Among the myriad uses, the AI and ML power recommender systems. These systems make recommendations for products, services, or content that users might like while shopping online, choosing a movie or song to listen to, or browsing through the news article section.
Customers appreciate when businesses perceive their liking and value recommendations highlighting items, products, and features that match their interests. That is the exact reason why companies use recommendation systems to produce customized suggestions and provide a personalized experience to the buyer, improve customer retention and brand loyalty, and ultimately, grow revenue.
What Is a Recommender System?
Recommender systems are machine learning algorithms that generate relevant recommendations for items that match user preferences and might interest them. These systems are software tools and algorithms that analyze available data to provide suggestions for items that users could find useful. Depending on how they analyze the data sources to develop concepts about the affinity between users and items and to identify well-matched pairs, there are different recommender systems.
Our daily online trips, from e-commerce to online advertising, are closely related to some recommendation engines. When we search for something in the search engine, the industry-strength recommender systems make suggestions, and some real-world examples are recommendations for books on Amazon, movies on Netflix, and songs on Youtube.
This feature makes recommendation systems a powerful tool for Internet users and service providers. On the one hand, the business’s sales, profits, and revenues are improved; on the other hand, users get customized and accurate recommendations, thus saving time and energy and reducing transaction costs of finding and selecting items online.
In order to make recommendations for a particular user, the recommender system analyzes collected data from different data sources, such as user evaluations and suggestions, user or item descriptions or constraints, social relationships, past purchases, search history, and user activities.
Importance of Using Recommender Systems
On the Internet, there is an immense number of choices. In the abundance of options, there is an inevitable need to filter, prioritize and effectively deliver relevant information to the user. Too many Internet users and items available for those users have led to information overload.
Recommendation engines solve this problem by searching through the large volume of dynamically generated information and providing suggestions for personalized content and services.
The need to use effective and accurate recommendation techniques within a system that will provide relevant user recommendations cannot be over-emphasized. When there are many options to choose from, it’s natural to be confused and indecisive.

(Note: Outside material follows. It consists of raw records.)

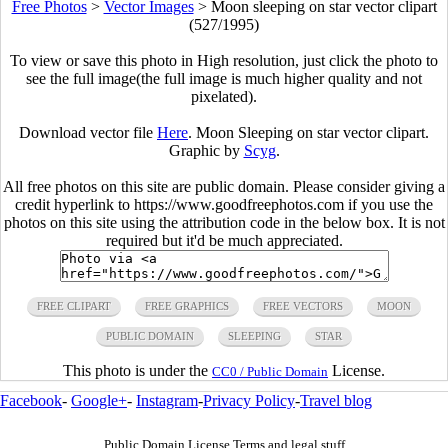
Free Photos
>
Vector Images
>
Moon sleeping on star vector clipart
(527/1995)
To view or save this photo in High resolution, just click the photo to
see the full image(the full image is much higher quality and not
pixelated).
Download vector file
Here
. Moon Sleeping on star vector clipart.
Graphic by
Scyg
.
All free photos on this site are public domain. Please consider giving a
credit hyperlink to https://www.goodfreephotos.com if you use the
photos on this site using the attribution code in the below box. It is not
required but it'd be much appreciated.
FREE CLIPART
FREE GRAPHICS
FREE VECTORS
MOON
PUBLIC DOMAIN
SLEEPING
STAR
This photo is under the
License.
CC0 / Public Domain
Facebook
-
Google+
-
Instagram
-
Privacy Policy
-
Travel blog
Public Domain License Terms and legal stuff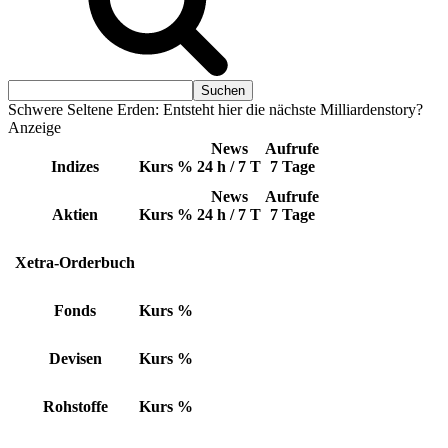
Schwere Seltene Erden: Entsteht hier die nächste Milliardenstory?
Anzeige
News
Aufrufe
Indizes
Kurs
%
24 h / 7 T
7 Tage
News
Aufrufe
Aktien
Kurs
%
24 h / 7 T
7 Tage
Xetra-Orderbuch
Fonds
Kurs
%
Devisen
Kurs
%
Rohstoffe
Kurs
%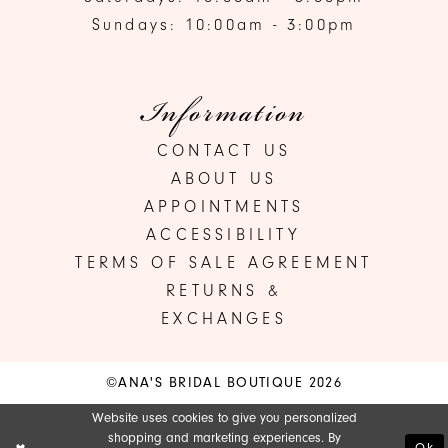
Sundays: 10:00am - 3:00pm
Information
CONTACT US
ABOUT US
APPOINTMENTS
ACCESSIBILITY
TERMS OF SALE AGREEMENT
RETURNS &
EXCHANGES
©ANA'S BRIDAL BOUTIQUE 2026
Website uses cookies to give you personalized
shopping and marketing experiences. By
Ok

Recommendation systems proved to be effective in the decision-making process and quality.
Based on the browsing and purchasing history, patterns, and other user activity data, the recommendation system eliminates the options that do not align with the user’s taste and past behavior. The information filtering systems predict whether the particular user would like an item or not based on the user’s profile, which is built on the user’s preferences, interests, or observed behavior about the item.

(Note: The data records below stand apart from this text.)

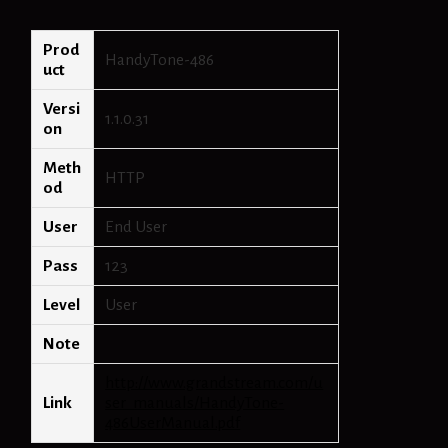
Prod
HandyTone-486
uct
Versi
1.1.0.31
on
Meth
HTTP
od
User
End User
Pass
123
Level
User
Note
http://www.grandstream.com/u
Link
ser_manuals/HandyTone-
486UserManual.pdf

Types of Recommender Systems
The design of recommendation engines depends on the domain and the particular characteristics of the available data. Moreover, these systems differ in how they analyze these data sources and find patterns in consumer behavior data, which can be collected implicitly (information collected from activities such as web search history, clicks, cart events, search log, and order history) or explicitly (information gathered from customer input, such as reviews and ratings, likes and dislikes, and product comments).
There are three primary types of recommender systems:
- Content-Based Filtering
uses similarities in item features, services, or content, as well as data accumulated (such as previous actions and explicit feedback) about the user preferences, to make recommendations.
- Collaborative Filtering
relies on similar users’ reactions and preferences to filter out items and offer recommendations that the particular user might like.

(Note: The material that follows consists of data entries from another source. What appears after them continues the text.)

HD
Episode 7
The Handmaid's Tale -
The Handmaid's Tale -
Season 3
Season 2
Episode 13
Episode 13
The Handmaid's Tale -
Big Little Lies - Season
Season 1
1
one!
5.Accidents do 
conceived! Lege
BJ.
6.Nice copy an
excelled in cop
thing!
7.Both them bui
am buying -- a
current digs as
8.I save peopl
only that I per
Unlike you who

- Hybrid Recommender Systems
Combine two or more recommendation strategies in different ways and benefit from their complementary advantages to make recommendations.
In this article, we will discuss about content-based recommender systems and how they work, and we will define several important terms, as well as assets and liabilities of content based filtering.
What Is Content-Based Filtering and How Does It Work?
Content based filtering recommender systems are unique types of information filtering systems that deliver recommendations for items selected from an extensive collection based on the user’s activity and user preferences.
The content based recommender system is a domain-dependent algorithm that analyzes the keywords and attributes assigned to items in the database to generate predictions that the user will likely find useful. The user profile is created based on data derived from the user’s actions while connected to the Internet, such as purchases, ratings (likes and dislikes), downloads, items searched for on a website, added to favorites or placed in a cart, and clicks on product links.
The recommendations are based on the user profile by utilizing features extracted from the content of the items the user has evaluated. The filtering system classifies the unseen items into a positive class (relevant to the user) or a negative class (irrelevant to the user). Products or services related to positively rated items are recommended to the user. Based on the item information, represented as attributes, the algorithm analyzes the similarities between items and correlations between contents. That being said, content based filtering is considered one of the most successful recommendation techniques.
For example, suppose a user bought a smartphone from a website and searched for headphones, wireless chargers, and accessories. In addition to keywords such as the smartphone manufacturer and model, the user profile also generates data about previous purchases for phone holders with sleeves for credit cards. Based on the available information, the recommender system may suggest phone holders with attributes such as RFID-blocking fabric that prevents unauthorized credit card scanning. Also, based on previous activity, the recommender system may suggest a phone mount for a car vent, a waterproof phone case, or cell phone armbands. The user might search for different phone holders, but certain features may be something they didn’t expect yet appreciate and find helpful.
Content Based Recommendation Filtering Techniques
In order to find similarities and generate meaningful recommendations, content based filtering uses different models, including Vector Space Model such as Term Frequency Inverse Document Frequency (TF/IDF) or Probabilistic models such as Naïve Bayes Classifier, Decision Trees or Neural Networks. These models analyze the underlying model with statistical analysis or machine learning techniques.
The most commonly used methods for content based filtering are the vector spacing method (method 1) and classification model (model 2), both of which use different models and algorithms.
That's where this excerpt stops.